- PROMPT -
Return each line below holding the string "General".

- STORED DATA -
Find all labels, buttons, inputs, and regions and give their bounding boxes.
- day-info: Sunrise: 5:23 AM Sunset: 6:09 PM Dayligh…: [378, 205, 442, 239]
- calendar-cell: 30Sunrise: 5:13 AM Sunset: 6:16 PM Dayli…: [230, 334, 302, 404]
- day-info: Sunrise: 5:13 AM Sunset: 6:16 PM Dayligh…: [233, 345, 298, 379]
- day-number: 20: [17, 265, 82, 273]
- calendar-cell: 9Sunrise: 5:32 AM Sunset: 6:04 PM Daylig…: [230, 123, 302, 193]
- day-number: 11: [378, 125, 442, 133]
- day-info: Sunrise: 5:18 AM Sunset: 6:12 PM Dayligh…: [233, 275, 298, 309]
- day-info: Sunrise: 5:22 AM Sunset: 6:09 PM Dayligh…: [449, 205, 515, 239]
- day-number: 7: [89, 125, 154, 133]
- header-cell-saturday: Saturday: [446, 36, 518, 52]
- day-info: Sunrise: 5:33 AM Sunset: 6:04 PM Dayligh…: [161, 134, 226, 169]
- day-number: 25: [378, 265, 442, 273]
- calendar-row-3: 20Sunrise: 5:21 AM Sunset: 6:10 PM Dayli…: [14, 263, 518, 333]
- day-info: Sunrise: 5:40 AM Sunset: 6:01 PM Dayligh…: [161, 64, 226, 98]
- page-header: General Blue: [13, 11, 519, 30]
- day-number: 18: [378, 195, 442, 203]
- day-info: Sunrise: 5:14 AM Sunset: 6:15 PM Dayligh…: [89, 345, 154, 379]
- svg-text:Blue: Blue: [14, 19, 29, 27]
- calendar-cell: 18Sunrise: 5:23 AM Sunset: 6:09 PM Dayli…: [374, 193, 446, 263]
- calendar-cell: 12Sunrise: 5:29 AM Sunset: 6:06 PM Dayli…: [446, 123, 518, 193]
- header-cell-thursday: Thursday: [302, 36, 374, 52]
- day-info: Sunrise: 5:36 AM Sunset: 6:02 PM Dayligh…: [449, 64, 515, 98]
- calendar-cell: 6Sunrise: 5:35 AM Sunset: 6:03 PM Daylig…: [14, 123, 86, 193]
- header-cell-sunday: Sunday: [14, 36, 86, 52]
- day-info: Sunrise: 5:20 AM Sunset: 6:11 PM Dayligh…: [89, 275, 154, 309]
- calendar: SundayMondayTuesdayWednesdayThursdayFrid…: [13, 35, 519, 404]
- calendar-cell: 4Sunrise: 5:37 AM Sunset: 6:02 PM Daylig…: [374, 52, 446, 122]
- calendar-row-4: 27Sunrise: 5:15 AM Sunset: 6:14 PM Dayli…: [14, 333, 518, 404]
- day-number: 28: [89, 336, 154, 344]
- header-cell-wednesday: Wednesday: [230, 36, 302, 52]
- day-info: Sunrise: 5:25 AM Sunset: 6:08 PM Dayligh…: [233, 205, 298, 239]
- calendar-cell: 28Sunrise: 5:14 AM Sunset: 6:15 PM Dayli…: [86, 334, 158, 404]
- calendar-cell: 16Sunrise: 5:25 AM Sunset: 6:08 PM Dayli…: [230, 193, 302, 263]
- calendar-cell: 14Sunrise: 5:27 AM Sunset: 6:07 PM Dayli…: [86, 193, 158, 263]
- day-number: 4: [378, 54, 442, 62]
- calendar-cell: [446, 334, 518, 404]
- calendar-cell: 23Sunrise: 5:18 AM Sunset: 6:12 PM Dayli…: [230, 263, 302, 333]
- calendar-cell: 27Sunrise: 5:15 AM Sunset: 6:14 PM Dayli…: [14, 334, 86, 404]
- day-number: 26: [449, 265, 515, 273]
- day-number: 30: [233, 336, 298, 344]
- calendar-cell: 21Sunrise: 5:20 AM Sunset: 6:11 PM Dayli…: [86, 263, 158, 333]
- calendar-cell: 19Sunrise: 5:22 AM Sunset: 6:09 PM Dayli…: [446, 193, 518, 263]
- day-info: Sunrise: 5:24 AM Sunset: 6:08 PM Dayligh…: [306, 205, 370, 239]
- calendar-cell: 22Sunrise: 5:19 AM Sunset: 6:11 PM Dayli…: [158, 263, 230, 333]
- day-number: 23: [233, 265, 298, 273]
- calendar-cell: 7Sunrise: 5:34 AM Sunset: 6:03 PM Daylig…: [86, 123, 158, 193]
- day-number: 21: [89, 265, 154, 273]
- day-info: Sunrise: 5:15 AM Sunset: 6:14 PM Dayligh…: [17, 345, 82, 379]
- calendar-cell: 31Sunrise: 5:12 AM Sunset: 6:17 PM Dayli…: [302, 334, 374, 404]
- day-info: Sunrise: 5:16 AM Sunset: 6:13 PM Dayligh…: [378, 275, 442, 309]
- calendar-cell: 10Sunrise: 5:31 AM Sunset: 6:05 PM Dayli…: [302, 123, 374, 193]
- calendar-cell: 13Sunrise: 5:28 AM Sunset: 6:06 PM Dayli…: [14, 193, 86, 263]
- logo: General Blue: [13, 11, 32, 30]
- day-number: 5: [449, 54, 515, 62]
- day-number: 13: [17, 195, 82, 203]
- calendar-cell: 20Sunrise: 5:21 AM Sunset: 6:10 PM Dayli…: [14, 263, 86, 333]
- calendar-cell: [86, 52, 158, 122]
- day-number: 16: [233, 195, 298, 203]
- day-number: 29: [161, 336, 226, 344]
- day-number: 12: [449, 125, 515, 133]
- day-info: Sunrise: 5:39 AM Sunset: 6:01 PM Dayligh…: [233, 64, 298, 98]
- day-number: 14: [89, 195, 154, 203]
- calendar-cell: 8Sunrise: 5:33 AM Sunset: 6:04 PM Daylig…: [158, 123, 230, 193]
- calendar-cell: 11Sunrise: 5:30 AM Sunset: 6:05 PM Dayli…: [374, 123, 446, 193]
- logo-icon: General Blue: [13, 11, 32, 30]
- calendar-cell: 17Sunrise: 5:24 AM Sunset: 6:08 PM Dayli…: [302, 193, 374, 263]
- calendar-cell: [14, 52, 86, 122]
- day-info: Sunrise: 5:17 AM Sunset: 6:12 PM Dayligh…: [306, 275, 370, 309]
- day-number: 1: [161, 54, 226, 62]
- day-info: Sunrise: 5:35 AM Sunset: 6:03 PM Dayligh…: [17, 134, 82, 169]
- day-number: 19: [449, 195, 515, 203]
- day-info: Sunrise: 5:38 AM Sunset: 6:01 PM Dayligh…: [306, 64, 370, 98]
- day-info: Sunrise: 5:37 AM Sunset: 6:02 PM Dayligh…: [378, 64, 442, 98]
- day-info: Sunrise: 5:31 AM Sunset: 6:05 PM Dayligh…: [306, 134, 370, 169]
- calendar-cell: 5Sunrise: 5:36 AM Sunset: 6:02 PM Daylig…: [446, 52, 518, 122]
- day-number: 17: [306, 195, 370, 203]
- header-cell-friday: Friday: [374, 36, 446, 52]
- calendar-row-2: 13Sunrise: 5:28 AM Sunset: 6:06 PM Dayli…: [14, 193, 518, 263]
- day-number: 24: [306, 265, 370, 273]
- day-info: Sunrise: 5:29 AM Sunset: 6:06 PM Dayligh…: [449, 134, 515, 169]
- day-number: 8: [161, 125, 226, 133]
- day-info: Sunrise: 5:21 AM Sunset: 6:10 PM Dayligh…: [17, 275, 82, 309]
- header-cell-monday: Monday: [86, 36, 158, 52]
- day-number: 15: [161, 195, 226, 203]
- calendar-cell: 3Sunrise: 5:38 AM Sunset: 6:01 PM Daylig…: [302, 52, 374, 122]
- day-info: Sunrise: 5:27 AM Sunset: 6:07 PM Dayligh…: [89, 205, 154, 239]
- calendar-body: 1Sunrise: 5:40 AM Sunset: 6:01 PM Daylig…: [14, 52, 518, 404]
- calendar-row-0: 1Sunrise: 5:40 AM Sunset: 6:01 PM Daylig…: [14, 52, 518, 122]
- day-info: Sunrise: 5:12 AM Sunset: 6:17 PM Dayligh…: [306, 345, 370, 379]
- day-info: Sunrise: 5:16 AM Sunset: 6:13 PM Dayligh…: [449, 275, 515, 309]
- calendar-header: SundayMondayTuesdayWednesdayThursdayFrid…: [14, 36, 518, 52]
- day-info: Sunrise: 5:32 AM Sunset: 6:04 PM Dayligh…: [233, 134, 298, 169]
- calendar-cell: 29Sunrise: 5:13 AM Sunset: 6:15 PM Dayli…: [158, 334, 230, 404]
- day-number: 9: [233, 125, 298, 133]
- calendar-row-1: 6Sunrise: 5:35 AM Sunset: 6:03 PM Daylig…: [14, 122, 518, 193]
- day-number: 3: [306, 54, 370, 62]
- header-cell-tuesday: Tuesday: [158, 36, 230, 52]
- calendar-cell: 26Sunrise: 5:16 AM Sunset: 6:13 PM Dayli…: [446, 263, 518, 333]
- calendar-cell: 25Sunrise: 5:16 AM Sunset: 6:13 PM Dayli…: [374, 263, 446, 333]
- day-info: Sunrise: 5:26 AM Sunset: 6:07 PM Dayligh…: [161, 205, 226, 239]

- RESULT FOR THIS TASK -
- page-header: General Blue: [13, 11, 519, 30]
- logo: General Blue: [13, 11, 32, 30]
- logo-icon: General Blue: [13, 11, 32, 30]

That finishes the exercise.